- Directions -
Every line below that contains "chip" is to be copied.

- Bounding box prediction data -
####################
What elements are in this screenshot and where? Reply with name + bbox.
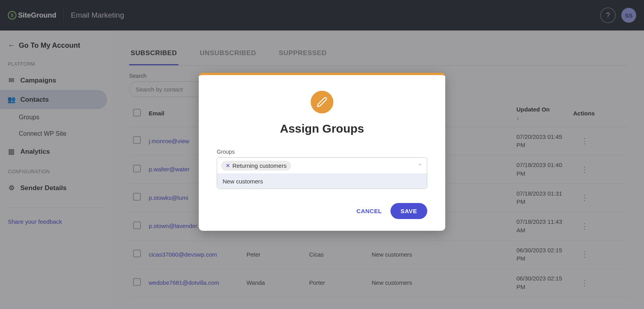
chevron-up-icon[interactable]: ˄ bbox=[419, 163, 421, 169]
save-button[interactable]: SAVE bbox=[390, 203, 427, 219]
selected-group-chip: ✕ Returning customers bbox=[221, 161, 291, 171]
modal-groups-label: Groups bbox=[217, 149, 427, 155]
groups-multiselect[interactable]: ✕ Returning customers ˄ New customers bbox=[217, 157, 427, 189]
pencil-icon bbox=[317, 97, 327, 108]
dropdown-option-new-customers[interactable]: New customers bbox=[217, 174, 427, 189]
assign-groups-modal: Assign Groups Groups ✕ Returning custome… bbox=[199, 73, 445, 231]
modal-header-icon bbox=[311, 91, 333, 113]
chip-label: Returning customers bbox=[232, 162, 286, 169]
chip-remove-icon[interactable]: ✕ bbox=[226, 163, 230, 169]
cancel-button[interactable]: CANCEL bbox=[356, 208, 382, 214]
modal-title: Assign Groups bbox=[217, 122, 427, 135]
####################
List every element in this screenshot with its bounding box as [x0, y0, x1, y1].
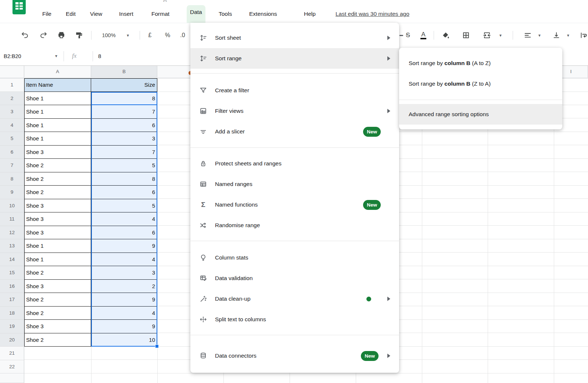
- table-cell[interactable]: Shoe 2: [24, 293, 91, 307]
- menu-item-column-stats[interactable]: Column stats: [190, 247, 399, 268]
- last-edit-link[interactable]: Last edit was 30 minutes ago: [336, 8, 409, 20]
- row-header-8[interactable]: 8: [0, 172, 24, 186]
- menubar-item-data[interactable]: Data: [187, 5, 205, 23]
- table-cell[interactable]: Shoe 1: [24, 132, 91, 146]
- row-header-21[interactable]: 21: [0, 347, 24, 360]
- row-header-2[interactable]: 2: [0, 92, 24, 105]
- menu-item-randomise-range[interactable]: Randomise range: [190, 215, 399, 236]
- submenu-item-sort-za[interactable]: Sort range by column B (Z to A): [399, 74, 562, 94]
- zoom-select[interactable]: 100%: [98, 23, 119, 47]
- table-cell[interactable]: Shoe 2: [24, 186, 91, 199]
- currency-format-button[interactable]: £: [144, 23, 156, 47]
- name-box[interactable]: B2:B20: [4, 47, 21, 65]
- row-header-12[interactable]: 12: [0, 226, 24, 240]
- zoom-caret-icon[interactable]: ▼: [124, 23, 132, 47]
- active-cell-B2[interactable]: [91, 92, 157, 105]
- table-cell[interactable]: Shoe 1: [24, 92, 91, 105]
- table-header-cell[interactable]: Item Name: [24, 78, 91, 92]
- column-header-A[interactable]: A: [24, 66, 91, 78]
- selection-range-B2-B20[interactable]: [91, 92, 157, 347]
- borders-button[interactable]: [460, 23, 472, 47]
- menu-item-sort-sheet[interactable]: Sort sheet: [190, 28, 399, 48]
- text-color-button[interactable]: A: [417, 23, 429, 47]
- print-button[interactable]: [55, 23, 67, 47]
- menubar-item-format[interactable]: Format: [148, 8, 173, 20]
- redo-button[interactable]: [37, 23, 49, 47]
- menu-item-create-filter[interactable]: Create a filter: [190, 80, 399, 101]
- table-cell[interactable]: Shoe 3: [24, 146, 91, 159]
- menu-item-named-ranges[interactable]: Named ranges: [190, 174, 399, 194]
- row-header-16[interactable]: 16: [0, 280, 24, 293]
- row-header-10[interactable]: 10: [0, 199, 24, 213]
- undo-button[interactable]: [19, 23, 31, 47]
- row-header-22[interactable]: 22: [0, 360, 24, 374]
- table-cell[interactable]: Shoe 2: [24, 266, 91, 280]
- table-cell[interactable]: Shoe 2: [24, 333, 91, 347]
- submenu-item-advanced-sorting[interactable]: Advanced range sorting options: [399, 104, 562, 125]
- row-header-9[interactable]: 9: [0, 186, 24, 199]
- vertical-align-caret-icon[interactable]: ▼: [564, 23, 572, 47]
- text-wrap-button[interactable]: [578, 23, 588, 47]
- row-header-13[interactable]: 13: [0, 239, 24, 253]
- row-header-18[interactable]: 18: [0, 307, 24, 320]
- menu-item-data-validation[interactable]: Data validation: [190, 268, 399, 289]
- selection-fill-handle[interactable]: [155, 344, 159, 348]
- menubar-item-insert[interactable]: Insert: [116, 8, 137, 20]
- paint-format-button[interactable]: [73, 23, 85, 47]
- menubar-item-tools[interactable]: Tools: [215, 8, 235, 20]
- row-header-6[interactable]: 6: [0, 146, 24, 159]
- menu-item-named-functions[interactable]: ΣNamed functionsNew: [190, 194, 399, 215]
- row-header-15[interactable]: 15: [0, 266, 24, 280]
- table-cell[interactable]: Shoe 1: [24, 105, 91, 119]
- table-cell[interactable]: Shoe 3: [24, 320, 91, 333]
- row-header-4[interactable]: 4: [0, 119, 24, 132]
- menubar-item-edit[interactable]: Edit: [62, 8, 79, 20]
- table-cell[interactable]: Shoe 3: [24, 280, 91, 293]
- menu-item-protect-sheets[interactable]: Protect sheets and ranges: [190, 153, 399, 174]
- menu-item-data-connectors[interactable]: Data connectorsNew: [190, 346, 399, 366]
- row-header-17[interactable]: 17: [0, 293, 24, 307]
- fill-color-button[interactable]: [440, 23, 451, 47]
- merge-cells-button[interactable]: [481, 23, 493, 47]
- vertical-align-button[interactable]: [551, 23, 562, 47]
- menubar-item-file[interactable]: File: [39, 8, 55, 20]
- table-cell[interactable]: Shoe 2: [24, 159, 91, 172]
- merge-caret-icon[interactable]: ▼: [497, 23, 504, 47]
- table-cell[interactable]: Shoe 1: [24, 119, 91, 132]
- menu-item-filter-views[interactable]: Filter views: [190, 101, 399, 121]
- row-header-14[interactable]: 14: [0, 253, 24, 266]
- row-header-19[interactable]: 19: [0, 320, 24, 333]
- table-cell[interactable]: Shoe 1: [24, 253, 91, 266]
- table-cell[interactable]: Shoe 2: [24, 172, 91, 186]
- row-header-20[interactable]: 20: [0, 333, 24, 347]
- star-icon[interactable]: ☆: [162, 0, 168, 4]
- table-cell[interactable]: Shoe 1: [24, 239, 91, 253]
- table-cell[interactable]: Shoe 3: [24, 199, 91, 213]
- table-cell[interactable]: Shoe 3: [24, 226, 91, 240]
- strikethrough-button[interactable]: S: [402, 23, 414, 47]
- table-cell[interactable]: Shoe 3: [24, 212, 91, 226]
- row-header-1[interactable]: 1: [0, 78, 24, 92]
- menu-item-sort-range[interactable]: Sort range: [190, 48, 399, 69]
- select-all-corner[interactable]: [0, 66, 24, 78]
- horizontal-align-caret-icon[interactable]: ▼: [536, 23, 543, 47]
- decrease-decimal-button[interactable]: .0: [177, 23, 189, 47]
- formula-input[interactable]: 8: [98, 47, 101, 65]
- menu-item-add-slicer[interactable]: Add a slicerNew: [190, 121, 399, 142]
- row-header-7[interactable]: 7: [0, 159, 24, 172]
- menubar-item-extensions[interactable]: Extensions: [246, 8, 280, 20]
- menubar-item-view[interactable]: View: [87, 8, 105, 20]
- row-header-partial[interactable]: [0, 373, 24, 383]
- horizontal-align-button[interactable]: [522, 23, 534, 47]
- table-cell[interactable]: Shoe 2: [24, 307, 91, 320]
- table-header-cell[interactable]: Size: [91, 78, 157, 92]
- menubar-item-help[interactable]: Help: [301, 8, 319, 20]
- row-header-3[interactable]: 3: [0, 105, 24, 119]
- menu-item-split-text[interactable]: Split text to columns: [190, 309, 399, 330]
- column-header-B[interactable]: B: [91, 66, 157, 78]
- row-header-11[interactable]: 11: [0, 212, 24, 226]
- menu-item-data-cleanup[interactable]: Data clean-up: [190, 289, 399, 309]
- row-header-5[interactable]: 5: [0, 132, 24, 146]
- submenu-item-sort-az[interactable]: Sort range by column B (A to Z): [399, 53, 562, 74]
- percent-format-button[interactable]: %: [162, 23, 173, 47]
####################
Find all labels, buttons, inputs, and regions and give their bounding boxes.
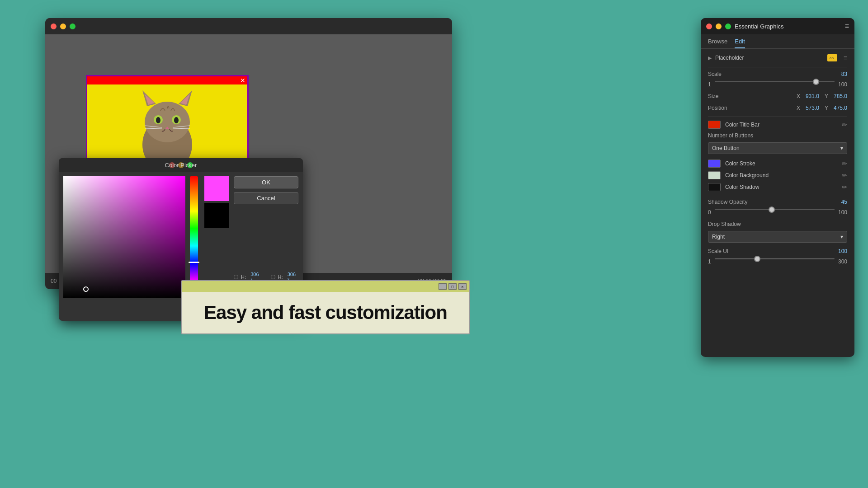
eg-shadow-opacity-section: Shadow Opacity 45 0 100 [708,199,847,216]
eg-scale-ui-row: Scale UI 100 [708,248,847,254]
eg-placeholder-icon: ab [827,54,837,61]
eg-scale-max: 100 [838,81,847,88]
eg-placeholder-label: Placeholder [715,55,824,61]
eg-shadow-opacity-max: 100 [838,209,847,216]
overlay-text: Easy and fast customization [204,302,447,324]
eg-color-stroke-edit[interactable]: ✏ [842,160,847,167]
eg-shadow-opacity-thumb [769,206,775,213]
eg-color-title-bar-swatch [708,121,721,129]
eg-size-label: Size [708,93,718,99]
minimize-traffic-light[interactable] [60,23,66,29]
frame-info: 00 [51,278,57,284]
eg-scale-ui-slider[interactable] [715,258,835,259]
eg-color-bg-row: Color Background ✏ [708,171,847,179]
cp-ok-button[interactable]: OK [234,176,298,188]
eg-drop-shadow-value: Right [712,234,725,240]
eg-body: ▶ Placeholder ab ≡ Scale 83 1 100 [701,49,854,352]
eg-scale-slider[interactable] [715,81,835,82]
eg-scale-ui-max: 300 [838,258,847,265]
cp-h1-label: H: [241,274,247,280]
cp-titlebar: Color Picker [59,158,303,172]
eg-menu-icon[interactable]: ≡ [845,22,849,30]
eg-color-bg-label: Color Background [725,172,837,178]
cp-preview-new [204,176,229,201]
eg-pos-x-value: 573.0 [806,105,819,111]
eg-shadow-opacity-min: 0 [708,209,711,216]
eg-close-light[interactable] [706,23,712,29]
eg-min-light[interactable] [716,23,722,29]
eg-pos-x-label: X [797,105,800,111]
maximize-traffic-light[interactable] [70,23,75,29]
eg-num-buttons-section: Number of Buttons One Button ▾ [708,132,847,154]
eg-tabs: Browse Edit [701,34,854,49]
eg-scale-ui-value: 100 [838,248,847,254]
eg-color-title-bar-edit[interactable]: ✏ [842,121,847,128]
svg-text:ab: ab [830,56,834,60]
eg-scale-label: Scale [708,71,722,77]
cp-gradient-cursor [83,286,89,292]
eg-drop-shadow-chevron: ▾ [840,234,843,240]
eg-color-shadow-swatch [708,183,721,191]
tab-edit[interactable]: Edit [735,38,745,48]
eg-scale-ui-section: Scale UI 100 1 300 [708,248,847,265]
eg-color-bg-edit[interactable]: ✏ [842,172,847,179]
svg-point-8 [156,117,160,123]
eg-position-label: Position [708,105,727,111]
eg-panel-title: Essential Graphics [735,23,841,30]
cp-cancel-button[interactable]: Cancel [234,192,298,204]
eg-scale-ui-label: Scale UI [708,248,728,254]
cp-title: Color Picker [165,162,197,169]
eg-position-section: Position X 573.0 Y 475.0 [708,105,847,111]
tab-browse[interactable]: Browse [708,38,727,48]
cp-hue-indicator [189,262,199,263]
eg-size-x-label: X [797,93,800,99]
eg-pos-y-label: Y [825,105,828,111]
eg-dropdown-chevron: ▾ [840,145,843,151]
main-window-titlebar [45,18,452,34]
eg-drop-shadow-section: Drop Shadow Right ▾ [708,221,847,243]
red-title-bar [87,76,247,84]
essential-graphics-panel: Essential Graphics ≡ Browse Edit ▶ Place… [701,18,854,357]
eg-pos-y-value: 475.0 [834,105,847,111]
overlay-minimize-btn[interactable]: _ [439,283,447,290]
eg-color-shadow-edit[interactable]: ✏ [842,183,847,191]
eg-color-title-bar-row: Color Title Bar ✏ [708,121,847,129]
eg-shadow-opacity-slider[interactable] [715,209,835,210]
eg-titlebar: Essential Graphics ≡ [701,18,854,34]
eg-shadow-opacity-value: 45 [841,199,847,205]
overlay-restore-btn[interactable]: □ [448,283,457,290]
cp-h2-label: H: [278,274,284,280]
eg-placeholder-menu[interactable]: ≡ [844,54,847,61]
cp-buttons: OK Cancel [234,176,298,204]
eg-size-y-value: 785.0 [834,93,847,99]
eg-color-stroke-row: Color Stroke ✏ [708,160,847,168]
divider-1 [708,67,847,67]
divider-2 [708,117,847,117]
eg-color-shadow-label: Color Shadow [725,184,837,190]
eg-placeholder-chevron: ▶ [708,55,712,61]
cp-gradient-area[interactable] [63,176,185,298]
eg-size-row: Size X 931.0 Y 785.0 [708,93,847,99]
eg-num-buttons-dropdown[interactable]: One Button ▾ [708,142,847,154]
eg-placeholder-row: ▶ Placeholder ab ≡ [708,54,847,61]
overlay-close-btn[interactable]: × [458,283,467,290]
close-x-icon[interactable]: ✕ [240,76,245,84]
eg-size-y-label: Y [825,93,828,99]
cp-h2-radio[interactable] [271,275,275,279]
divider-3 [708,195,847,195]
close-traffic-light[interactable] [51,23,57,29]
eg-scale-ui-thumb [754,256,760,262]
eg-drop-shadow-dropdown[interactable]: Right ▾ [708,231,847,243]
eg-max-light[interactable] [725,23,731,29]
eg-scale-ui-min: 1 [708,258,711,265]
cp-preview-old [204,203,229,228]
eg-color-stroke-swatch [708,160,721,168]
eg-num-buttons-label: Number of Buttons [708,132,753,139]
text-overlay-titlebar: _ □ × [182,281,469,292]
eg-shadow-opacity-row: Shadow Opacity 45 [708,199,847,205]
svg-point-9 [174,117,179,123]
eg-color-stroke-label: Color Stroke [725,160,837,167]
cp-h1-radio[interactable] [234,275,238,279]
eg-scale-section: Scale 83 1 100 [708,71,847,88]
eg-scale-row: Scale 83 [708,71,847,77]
####################
- Task result -
selected-group-chip: ✕ Returning customers bbox=[221, 161, 291, 171]
chip-label: Returning customers bbox=[232, 162, 286, 169]
chip-remove-icon[interactable]: ✕ bbox=[226, 163, 230, 169]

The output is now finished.